Вспомнилось наше отступление. Сейчас это случилось с немцами. В душах наших бойцов не было ни злорадства, ни торжества мщения. Все видели: катится по дорогам лавина человеческого горя и слез, отчаяния и безысходности...
С сочувствием глядя в глаза матерей, стариков, выбившейся из сил детворы, я мысленно задавал вопросы: «Как они в свое время не преградили путь фашизму? Неужели им вскружил голову дурман побед?»
Развернулись мы в городе Вормдит, на окраине, в местной больнице.
Городок мало пострадал от войны. Целехонькие коттеджи, магазины, огромные вывески, ратуша.
Больница имела вид замкнутого каре из красных кирпичных зданий. В центре двора — небольшая церковь.
Гражданских больных в больнице не было, — только раненые солдаты и офицеры.
Мы разбрелись по отделениям. Я попал в офицерское.
Среди гробового молчания иду по палатам. Из наших товарищей со мной никого не оказалось. Один из офицеров костылем захлопнул двери, которые я оставил открытыми из предосторожности. Я вздрогнул и остановился. Кто-то из раненых громко и вызывающе спросил: «Вас хабен зи мит унс фор?»[2]
Оловянные, налитые кровью, глаза сверлили меня. Большинство здесь было ранено в глаза. Это особенно неприятно: озлобленный взгляд единственного глаза.
Я находился в глазной палате.
Все офицеры были пожилые и среднего возраста. Тучные, с квадратными лицами. С развитыми нижними челюстями. Лобастые. Лысеющие, со склеротическими червяками на висках. Обнаженные сытые шеи и отвисшие груди.
Мысленно воображаю их затянутыми в серо-голубые мундиры с крестами под двойными подбородками, с вскинутыми кверху левыми руками для приветствия «Хайль Гитлер», и мне становится жутко.
Все они решили, что их сейчас схватят и будут расстреливать.
— Раненых мы лечим... Здесь будет размещен советский госпиталь... Соблюдайте спокойствие... — сказал я по-немецки.
Что-то упало на пол, зазвенев. Это офицер, захлопнувший двери, уронил нож. Что он намеревался сделать: покончить с собой? Наброситься на меня? Его единственный глаз смотрел широко.
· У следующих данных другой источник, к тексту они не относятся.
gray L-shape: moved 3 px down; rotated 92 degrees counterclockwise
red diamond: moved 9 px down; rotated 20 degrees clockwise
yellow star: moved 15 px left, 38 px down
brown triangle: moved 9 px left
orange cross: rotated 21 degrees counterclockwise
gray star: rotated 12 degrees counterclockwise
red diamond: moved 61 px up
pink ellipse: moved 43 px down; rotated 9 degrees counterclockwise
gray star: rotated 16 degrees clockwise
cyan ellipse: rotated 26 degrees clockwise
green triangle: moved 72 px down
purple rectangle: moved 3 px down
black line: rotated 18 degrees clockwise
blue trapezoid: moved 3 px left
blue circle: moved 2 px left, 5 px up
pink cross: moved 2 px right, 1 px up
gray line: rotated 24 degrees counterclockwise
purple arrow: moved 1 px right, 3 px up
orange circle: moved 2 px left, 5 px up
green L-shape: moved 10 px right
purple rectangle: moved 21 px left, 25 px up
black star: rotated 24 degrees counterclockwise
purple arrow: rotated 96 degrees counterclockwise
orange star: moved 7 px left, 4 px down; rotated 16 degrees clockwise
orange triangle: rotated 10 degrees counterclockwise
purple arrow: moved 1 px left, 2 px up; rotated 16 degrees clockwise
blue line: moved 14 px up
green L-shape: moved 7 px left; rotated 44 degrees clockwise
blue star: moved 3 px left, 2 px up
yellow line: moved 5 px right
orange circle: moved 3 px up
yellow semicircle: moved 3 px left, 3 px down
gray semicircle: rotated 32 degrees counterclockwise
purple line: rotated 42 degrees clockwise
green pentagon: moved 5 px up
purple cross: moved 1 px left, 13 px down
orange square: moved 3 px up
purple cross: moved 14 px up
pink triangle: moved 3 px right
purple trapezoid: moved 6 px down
— Где ваши врачи? — спросил я.
Одноглазый офицер глухо ответил:
— Ушли. У нас нет врачей.
Это прозвучало символически.
Кто эти люди? И люди ли они? В природе происходит ряд повышений. Камни становятся растениями, растения — животными, животные — людьми, а люди — богами. Эти строки встретились мне в «Путевых картинах» Генриха Гейне. Те, кто лежат в этой палате, обратили себя в животных. Это — гестаповцы, эсэсовцы, штурмбанфюреры. Выжженная земля — это их тактика! И сыпной тиф в Междуречье — тоже. И освенцимы — тоже...
Возвращаюсь к двери. Под ногами неприятно громко поскрипывает паркет. Меня провожают угрюмые, тяжелые, мутные взгляды.
Вот он, смертельно раненный зверь в своем логове!
На лестнице преградила путь полька монашка. Она работала здесь санитаркой.
— Пане доктоже, я хочу вам кое-что показать... Идемте!
Она оглядывалась и тянулась к моему уху.
— Глаза... Мертвые глаза... — добавила она шепотом. С ума сошла эта женщина!.. О каких глазах она толкует?
В это время во дворе, куда я спускался по лестнице, промелькнули Лазарев и Каршин. Я окликнул их.
— Послушайте, что говорит эта женщина. О каких-то мертвых глазах...
Полька снова повторила свою неясную фразу — «Мертвые глаза» — и повела нас на третий этаж.
Подобрав юбки, она торопливо поднималась по лестнице.
По дороге я рассказал Лазареву об офицерском глазном отделении. О ноже, оброненном офицером.
«Не думай, что лошадь не лягнет, а собака не укусит», — упрекнул меня Лазарев за то, что я в одиночку осматривал больницу.
Монашка распахнула двери. Мы вошли в узкую комнату, заставленную стеклянными шкафами и холодильниками. Густо пахло формалином.
Один из холодильников полька открыла. Оттуда она извлекла банку с законсервированными глазными яблоками.
— Я видела, как это делали. Иезус-Мария, это было страшно.
Банка в руках монашки плясала.
— Черт возьми, да говорите же, наконец, что вы видели и что это все означает? — заорал Лазарев.